Querying Impurities

Posted on by Chris Warburton

If a computation is “pure”, it has no side-effects: the only thing it does is to create its output, and that output depends only on the computation’s input. Pure computations can’t, for example, read data from a network, format a hard drive or alter their behaviour based on some internal state.

One reason pure computations are nice is that they’re easy to reason about, both for humans and for algorithms. The prevalence of pure computations in Haskell is a major reason why the Glasgow Haskell Compiler is able to perform many heavy-duty optimisations: re-ordering, combining and even throwing away large amounts of code, whilst preserving the original’s behaviour.

Many languages aren’t so pure; any expression can make important globally-visible, behaviour-determining effects at any time. It is important that the implementation of such languages don’t interfere with the order of these effects, since in general effects don’t commute (i.e. “X then Y” isn’t always equivalent to “Y then X”). Hence most languages can’t make such sweeping optimisations that GHC is able to.

Such implementations are conservative: since two expressions (e.g. procedure calls) could be performing arbitrary effects which could be non-commuting, such changes aren’t attempted. By avoiding an optimisation completely, we definitely avoid all problematic cases; but we unfortunately avoid all non-problematic cases too.

It would be interesting if we could query such language implementations to ask what the potential impurities are in some piece of code. For example, we might ask a Python implementation what the impurities are in x() + y(), and it would tell us that looking up x and y in the environment may not be pure; that (attempting to) call their values as procedures may not be pure (e.g. if they’re not callable, an exception will be thrown, and the handler may be impure); that if they are procedures, those procedures may not be pure; that looking up the __add__ method on the first result may not be pure and that calling such an __add__ method may not be pure. Whew!

This looks intimidating, but is mostly a matter of syntax: knowing which language constructs can lead to effectful code being executed. In the above example, we know that + is syntactic sugar for calling an __add__ method, and we know that looking up methods can be effectful. There’s actually no need to look through abstractions, e.g. if an expression contains a procedure call, we can assume it’s effectful without looking at the procedure.

What would such an ability buy us? For a typical codebase, probably not much. However, we could combine this with purity annotations: if we annotate a construct as being pure, it won’t appear in our impurity queries. Pure constructs might include e.g. simple arithmetic, but may also code with unobservable effects; for example, a procedure which includes a memo table to avoid recalculating outputs. We can’t mark the pieces as pure, since they involve mutating a persistent state, but the construct as a whole is pure.

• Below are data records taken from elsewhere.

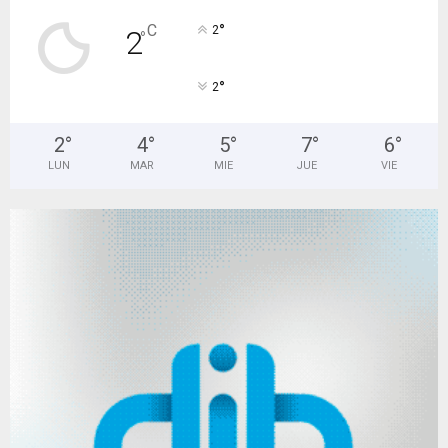
°
C
2
2
°
°
2
2
°
4
°
5
°
7
°
6
°
LUN
MAR
MIE
JUE
VIE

That would be an interesting ability to have, since it lets us take information about code out of a developer’s head and put it into the machine. One immediate benefit would be providing extra knowledge to those reading the code at a later date: a reassurance that no matter what crazy, dynamic stuff is going on inside a piece of code, that it shouldn’t leak that nastiness to the outside. Perhaps another would be to test, prove, disprove or infer such annotations, to aid the developer in understanding their code.

Going back to the idea of optimisation, it would give those same reassurances to the machine as well, allowing it to reason more deeply about the code, replacing its “just in case” wariness with the confidence to make more invasive changes, such as rearranging, supercompiling, etc.

One place that might benefit from such “impurity queries” and “pure from the outside” annotations is build/packaging systems like Nix. Many Nix packages use shell scripts extensively, although they’re run in an isolated environment, filesystem references are hard-coded and the results are put in a read-only filesystem. For example, a script may look up various binaries in its PATH, which is impure and subject to change; however, Nix may hard-code the PATH during installation, that path itself may be read-only and be derived from a content-based hash. Such measures turn the lookup into a pure construct, since it will always find the same file. An optimiser could utilise this, e.g. to inline the file, or to collapse pipelines based on their producer/consumer behaviour.

As it stands, shells are far too dynamic for such optimisations to be sound; for example, all sorts of dynamic hacks can be used to execute arbitrary code at various points in a script’s execution. If we could query for which ones affect our code, we could take measures to disable them, annotate the result as pure, and build a new optimised package out of the old one.